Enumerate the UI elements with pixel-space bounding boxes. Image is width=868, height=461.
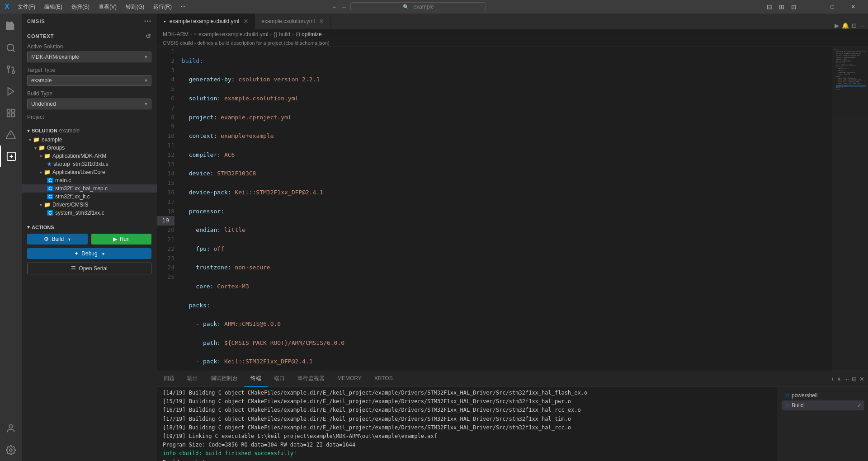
- breadcrumb-file[interactable]: ≈example+example.cbuild.yml: [194, 31, 268, 38]
- menu-view[interactable]: 查看(V): [95, 2, 120, 12]
- breadcrumb-build[interactable]: {} build: [274, 31, 290, 38]
- maximize-button[interactable]: □: [822, 0, 843, 14]
- back-button[interactable]: ←: [331, 4, 337, 10]
- build-check-icon: ✓: [857, 402, 862, 409]
- panel-up-icon[interactable]: ∧: [837, 376, 841, 382]
- tree-label-main: main.c: [55, 177, 71, 183]
- tab-csolution-label: example.csolution.yml: [261, 18, 315, 24]
- tab-cbuild-label: example+example.cbuild.yml: [170, 18, 239, 24]
- panel-tab-actions: + ∧ ··· ⊟ ✕: [827, 376, 868, 382]
- tree-label-it: stm32f1xx_it.c: [55, 193, 90, 200]
- close-button[interactable]: ✕: [843, 0, 863, 14]
- activity-source-control[interactable]: [0, 59, 22, 80]
- code-editor[interactable]: 12345 678910 1112131415 1617181920 21222…: [157, 47, 868, 371]
- bell-icon-tab[interactable]: 🔔: [842, 22, 849, 29]
- minimize-button[interactable]: ─: [801, 0, 822, 14]
- tab-cbuild[interactable]: example+example.cbuild.yml ✕: [157, 14, 255, 29]
- debug-dropdown-arrow[interactable]: ▾: [102, 251, 104, 256]
- sidebar-header: CMSIS ···: [22, 14, 157, 29]
- activity-settings[interactable]: [0, 439, 22, 461]
- tree-item-app-mdk[interactable]: ▾ 📁 Application/MDK-ARM: [22, 152, 157, 160]
- solution-name: example: [59, 127, 80, 134]
- panel-more-icon[interactable]: ···: [844, 376, 849, 382]
- run-icon-tab[interactable]: ▶: [835, 22, 839, 29]
- target-type-dropdown[interactable]: example ▾: [27, 75, 151, 86]
- panel-add-terminal[interactable]: +: [831, 376, 835, 382]
- tab-csolution-close[interactable]: ✕: [317, 17, 326, 25]
- activity-explorer[interactable]: [0, 15, 22, 37]
- solution-section: ▾ SOLUTION example ▾ 📁 example ▾ 📁 Group…: [22, 126, 157, 221]
- active-solution-dropdown[interactable]: MDK-ARM/example ▾: [27, 52, 151, 62]
- run-button[interactable]: ▶ Run: [91, 234, 152, 245]
- tree-item-drivers[interactable]: ▾ 📁 Drivers/CMSIS: [22, 201, 157, 209]
- build-dropdown-arrow[interactable]: ▾: [68, 237, 71, 242]
- debug-icon: ✦: [74, 250, 79, 257]
- terminal-line-14: [14/19] Building C object CMakeFiles/exa…: [163, 389, 772, 397]
- panel-tab-problems[interactable]: 问题: [157, 371, 181, 387]
- layout-icon-3[interactable]: ⊡: [791, 3, 797, 10]
- context-section: CONTEXT ↺ Active Solution MDK-ARM/exampl…: [22, 29, 157, 126]
- activity-extensions[interactable]: [0, 102, 22, 124]
- chevron-solution[interactable]: ▾: [27, 128, 30, 134]
- activity-run-debug[interactable]: [0, 80, 22, 102]
- menu-goto[interactable]: 转到(G): [122, 2, 148, 12]
- forward-button[interactable]: →: [341, 4, 347, 10]
- breadcrumb-mdk[interactable]: MDK-ARM: [163, 31, 189, 38]
- panel-tab-serial[interactable]: 串行监视器: [291, 371, 331, 387]
- tree-item-it[interactable]: C stm32f1xx_it.c: [22, 193, 157, 201]
- panel-tab-memory[interactable]: MEMORY: [331, 371, 368, 387]
- layout-icon-2[interactable]: ⊞: [779, 3, 784, 10]
- tree-item-hal-msp[interactable]: C stm32f1xx_hal_msp.c: [22, 184, 157, 193]
- tree-item-main[interactable]: C main.c: [22, 176, 157, 184]
- panel-tab-terminal[interactable]: 终端: [244, 371, 268, 387]
- code-content[interactable]: build: generated-by: csolution version 2…: [180, 47, 832, 371]
- project-label: Project: [27, 114, 151, 120]
- tab-csolution[interactable]: example.csolution.yml ✕: [255, 14, 330, 29]
- tree-item-app-user[interactable]: ▾ 📁 Application/User/Core: [22, 168, 157, 176]
- tab-cbuild-close[interactable]: ✕: [242, 17, 250, 25]
- breadcrumb-sep-1: ›: [190, 31, 192, 38]
- breadcrumb-optimize[interactable]: ⊡optimize: [296, 31, 322, 38]
- debug-button[interactable]: ✦ Debug ▾: [27, 248, 151, 259]
- main-layout: CMSIS ··· CONTEXT ↺ Active Solution MDK-…: [0, 14, 868, 461]
- menu-more[interactable]: ···: [177, 2, 189, 12]
- panel-tab-ports[interactable]: 端口: [268, 371, 291, 387]
- terminal-content[interactable]: [14/19] Building C object CMakeFiles/exa…: [157, 387, 778, 461]
- svg-rect-6: [12, 114, 14, 117]
- activity-warning[interactable]: [0, 124, 22, 146]
- panel-tab-debug-console[interactable]: 调试控制台: [204, 371, 244, 387]
- tab-actions: ▶ 🔔 ⊡ ···: [831, 22, 868, 29]
- tree-item-system[interactable]: C system_stm32f1xx.c: [22, 209, 157, 217]
- panel-sidebar-powershell[interactable]: ⊡ powershell: [782, 390, 864, 400]
- activity-cmsis[interactable]: [0, 146, 22, 167]
- menu-select[interactable]: 选择(S): [68, 2, 93, 12]
- refresh-icon[interactable]: ↺: [146, 33, 151, 40]
- build-type-dropdown[interactable]: Undefined ▾: [27, 99, 151, 109]
- activity-search[interactable]: [0, 37, 22, 59]
- panel-tab-xrtos[interactable]: XRTOS: [368, 371, 399, 387]
- layout-icon-1[interactable]: ⊟: [767, 3, 772, 10]
- open-serial-button[interactable]: ☰ Open Serial: [27, 263, 151, 274]
- build-button[interactable]: ⚙ Build ▾: [27, 234, 88, 245]
- activity-account[interactable]: [0, 418, 22, 439]
- panel-sidebar-build[interactable]: ⊡ Build ✓: [782, 400, 864, 410]
- panel-tab-output[interactable]: 输出: [181, 371, 204, 387]
- panel-maximize-icon[interactable]: ⊟: [852, 376, 857, 382]
- tree-label-system: system_stm32f1xx.c: [55, 210, 104, 216]
- search-bar[interactable]: 🔍 example: [350, 2, 486, 11]
- menu-edit[interactable]: 编辑(E): [41, 2, 66, 12]
- more-actions-icon[interactable]: ···: [859, 22, 864, 29]
- file-description: CMSIS cbuild - defines a build descripti…: [157, 39, 868, 47]
- panel-close-icon[interactable]: ✕: [859, 376, 864, 382]
- tree-item-example[interactable]: ▾ 📁 example: [22, 136, 157, 144]
- menu-run[interactable]: 运行(R): [150, 2, 175, 12]
- chevron-actions: ▾: [27, 224, 30, 230]
- chevron-groups: ▾: [34, 146, 37, 151]
- active-solution-label: Active Solution: [27, 43, 151, 50]
- tree-item-startup[interactable]: ★ startup_stm32f103xb.s: [22, 160, 157, 168]
- sidebar-more-button[interactable]: ···: [144, 17, 151, 25]
- split-editor-icon[interactable]: ⊡: [852, 22, 857, 29]
- breadcrumb-sep-2: ›: [270, 31, 272, 38]
- menu-file[interactable]: 文件(F): [14, 2, 39, 12]
- tree-item-groups[interactable]: ▾ 📁 Groups: [22, 144, 157, 152]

- Task directions: Find the word "arrow" in the data and show each line that holds it.

- Completed task:
- debug-dropdown-arrow[interactable]: ▾: [102, 251, 104, 256]
- build-dropdown-arrow[interactable]: ▾: [68, 237, 71, 242]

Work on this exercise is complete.